Final configuration (seeking validation):

  • COI (L01): Strict clock, rate fixed at 1.0, removed from UpDownOperator, all UCLN-specific parameters and operators removed
  • Nuclear loci L02-L13: UCLN relaxed clock, ucldStdev prior Exponential(mean=0.1), hard upper bound ucldStdev ≤ 1.0
  • CoupledMCMC: chains=6, deltaTemperature adaptive (optimise=true)
  • Species-tree clock: no separate species-tree clock rate estimated

Questions:

  1. Is strict clock on COI + UCLN on 12 nuclear loci with ucldStdev ∈ [0,1] the correct approach for an uncalibrated StarBEAST3 guide tree? Is there a more standard solution we should have used?

  2. Should the species-tree clock rate be explicitly fixed anywhere in the XML, or is the absence of a species-tree clock rate parameter sufficient?

  3. Is the ucldStdev upper bound of 1.0 appropriate, or should it be tighter (0.5) or removed in favor of a tighter prior alone?

  4. Are posterior calculation corrections (~1 per 1.5-3M states, magnitudes <200) from BEAGLE dynamic scaling on Apple M4 Max expected at this dataset scale, or do they indicate a remaining structural problem?

We have also consulted the Taming the BEAST StarBEAST3 tutorial and the StarBEAST3 GitHub documentation throughout this process.

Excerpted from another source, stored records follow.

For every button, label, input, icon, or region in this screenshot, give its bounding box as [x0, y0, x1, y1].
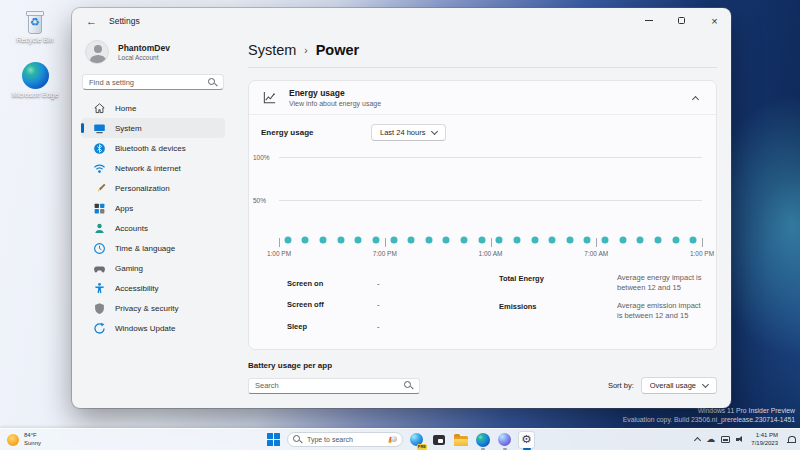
- time-range-dropdown[interactable]: Last 24 hours: [371, 124, 446, 141]
- chevron-up-icon: [692, 96, 699, 103]
- energy-data-point: [372, 236, 379, 243]
- breadcrumb-separator-icon: ›: [304, 44, 307, 56]
- search-icon: [404, 381, 413, 390]
- gridline: [279, 200, 702, 201]
- edge-button[interactable]: [474, 431, 491, 449]
- sidebar-item-home[interactable]: Home: [81, 98, 225, 118]
- energy-usage-card: Energy usage View info about energy usag…: [248, 80, 717, 350]
- app-search-box[interactable]: [248, 378, 420, 394]
- sidebar-item-label: Personalization: [115, 184, 170, 193]
- account-card[interactable]: PhantomDev Local Account: [80, 36, 226, 74]
- desktop-icon-recycle-bin[interactable]: ♻ Recycle Bin: [6, 8, 64, 44]
- energy-data-point: [619, 236, 626, 243]
- maximize-button[interactable]: [665, 8, 698, 33]
- widgets-temperature: 84°F: [24, 432, 41, 440]
- energy-data-point: [513, 236, 520, 243]
- breadcrumb-parent[interactable]: System: [248, 42, 296, 58]
- onedrive-cloud-icon[interactable]: ☁: [706, 435, 715, 444]
- x-axis-tick-label: 1:00 PM: [267, 250, 291, 257]
- start-button[interactable]: [265, 431, 282, 449]
- desktop-icon-edge[interactable]: Microsoft Edge: [6, 62, 64, 99]
- energy-data-point: [337, 236, 344, 243]
- copilot-preview-button[interactable]: PRE: [408, 431, 425, 449]
- battery-section-title: Battery usage per app: [248, 361, 717, 370]
- search-icon: [208, 78, 217, 87]
- sidebar-item-label: Privacy & security: [115, 304, 179, 313]
- sidebar-item-bluetooth-devices[interactable]: Bluetooth & devices: [81, 138, 225, 158]
- personalization-icon: [92, 181, 106, 195]
- edge-beta-icon: [498, 433, 511, 446]
- desktop-icon-label: Recycle Bin: [17, 36, 54, 44]
- stat-label: Screen off: [287, 300, 377, 309]
- stat-row: Screen on-: [287, 273, 499, 295]
- sidebar-item-gaming[interactable]: Gaming: [81, 258, 225, 278]
- energy-chart-icon: [261, 89, 277, 105]
- y-axis-tick-label: 100%: [253, 153, 275, 160]
- sidebar: PhantomDev Local Account HomeSystemBluet…: [72, 34, 234, 408]
- sidebar-item-label: System: [115, 124, 142, 133]
- task-view-icon: [433, 435, 445, 445]
- energy-data-point: [425, 236, 432, 243]
- edge-icon: [476, 433, 490, 447]
- content-pane: System › Power Energy usage View info ab…: [234, 34, 731, 408]
- stat-value: -: [377, 279, 380, 288]
- settings-taskbar-button[interactable]: ⚙: [518, 431, 535, 449]
- account-name: PhantomDev: [118, 43, 170, 53]
- taskbar-search[interactable]: Type to search: [287, 432, 403, 447]
- folder-icon: [454, 436, 468, 446]
- stat-label: Total Energy: [499, 273, 617, 283]
- close-button[interactable]: ×: [698, 8, 731, 33]
- collapse-button[interactable]: [693, 88, 698, 106]
- sidebar-item-accounts[interactable]: Accounts: [81, 218, 225, 238]
- sidebar-item-system[interactable]: System: [81, 118, 225, 138]
- x-axis-tick: [385, 238, 386, 247]
- sidebar-item-network-internet[interactable]: Network & internet: [81, 158, 225, 178]
- breadcrumb: System › Power: [248, 42, 717, 58]
- sidebar-item-windows-update[interactable]: Windows Update: [81, 318, 225, 338]
- x-axis-tick: [596, 238, 597, 247]
- network-icon[interactable]: [721, 436, 730, 443]
- sidebar-item-time-language[interactable]: Time & language: [81, 238, 225, 258]
- minimize-button[interactable]: [632, 8, 665, 33]
- x-axis-tick-label: 1:00 AM: [479, 250, 503, 257]
- sort-dropdown[interactable]: Overall usage: [641, 377, 717, 394]
- volume-icon[interactable]: [736, 436, 745, 444]
- app-search-input[interactable]: [255, 381, 404, 390]
- stat-label: Sleep: [287, 322, 377, 331]
- sidebar-nav: HomeSystemBluetooth & devicesNetwork & i…: [80, 98, 226, 338]
- sidebar-item-label: Windows Update: [115, 324, 175, 333]
- sidebar-item-accessibility[interactable]: Accessibility: [81, 278, 225, 298]
- system-icon: [92, 121, 106, 135]
- y-axis-tick-label: 50%: [253, 196, 275, 203]
- energy-data-point: [355, 236, 362, 243]
- insider-watermark: Windows 11 Pro Insider Preview Evaluatio…: [623, 406, 795, 424]
- tray-chevron-icon[interactable]: [694, 437, 701, 444]
- sidebar-item-apps[interactable]: Apps: [81, 198, 225, 218]
- settings-search-input[interactable]: [89, 78, 208, 87]
- edge-icon: [22, 62, 49, 89]
- energy-card-header[interactable]: Energy usage View info about energy usag…: [249, 81, 716, 114]
- energy-data-point: [443, 236, 450, 243]
- sidebar-item-personalization[interactable]: Personalization: [81, 178, 225, 198]
- sidebar-item-label: Network & internet: [115, 164, 181, 173]
- stat-row: Total EnergyAverage energy impact is bet…: [499, 273, 704, 294]
- accounts-icon: [92, 221, 106, 235]
- home-icon: [92, 101, 106, 115]
- file-explorer-button[interactable]: [452, 431, 469, 449]
- task-view-button[interactable]: [430, 431, 447, 449]
- sidebar-item-privacy-security[interactable]: Privacy & security: [81, 298, 225, 318]
- gridline: [279, 157, 702, 158]
- settings-search-box[interactable]: [82, 74, 224, 90]
- edge-beta-button[interactable]: [496, 431, 513, 449]
- widgets-condition: Sunny: [24, 440, 41, 448]
- notifications-bell-icon[interactable]: [786, 435, 795, 444]
- stat-row: EmissionsAverage emission impact is betw…: [499, 301, 704, 322]
- sidebar-item-label: Accounts: [115, 224, 148, 233]
- chevron-down-icon: [702, 381, 709, 388]
- energy-usage-chart: 100%50%1:00 PM7:00 PM1:00 AM7:00 AM1:00 …: [253, 145, 708, 271]
- widgets-button[interactable]: 84°F Sunny: [7, 429, 41, 450]
- back-button[interactable]: ←: [86, 16, 97, 27]
- clock[interactable]: 1:41 PM 7/19/2023: [751, 432, 778, 448]
- titlebar[interactable]: ← Settings ×: [72, 8, 731, 34]
- x-axis-tick: [279, 238, 280, 247]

Thank you for any guidance.

Jesse Barrington Masters Candidate, Computational Systematics CCNY

Jesse Barrington

unread,
Apr 3, 2026, 1:35:08 PM (4 days ago) Apr 3
to beast-users

Hello again!

Following up on my previous post about uncalibrated StarBEAST3 UCLN guide tree convergence issues.

After resolving numerical instability (strict clock on COI anchor locus, beagle_scaling always, clockRate lower bound 0.001 on nuclear loci), the runs are now numerically clean — zero posterior corrections, negative likelihoods, TreeHeight in substitutions/site units.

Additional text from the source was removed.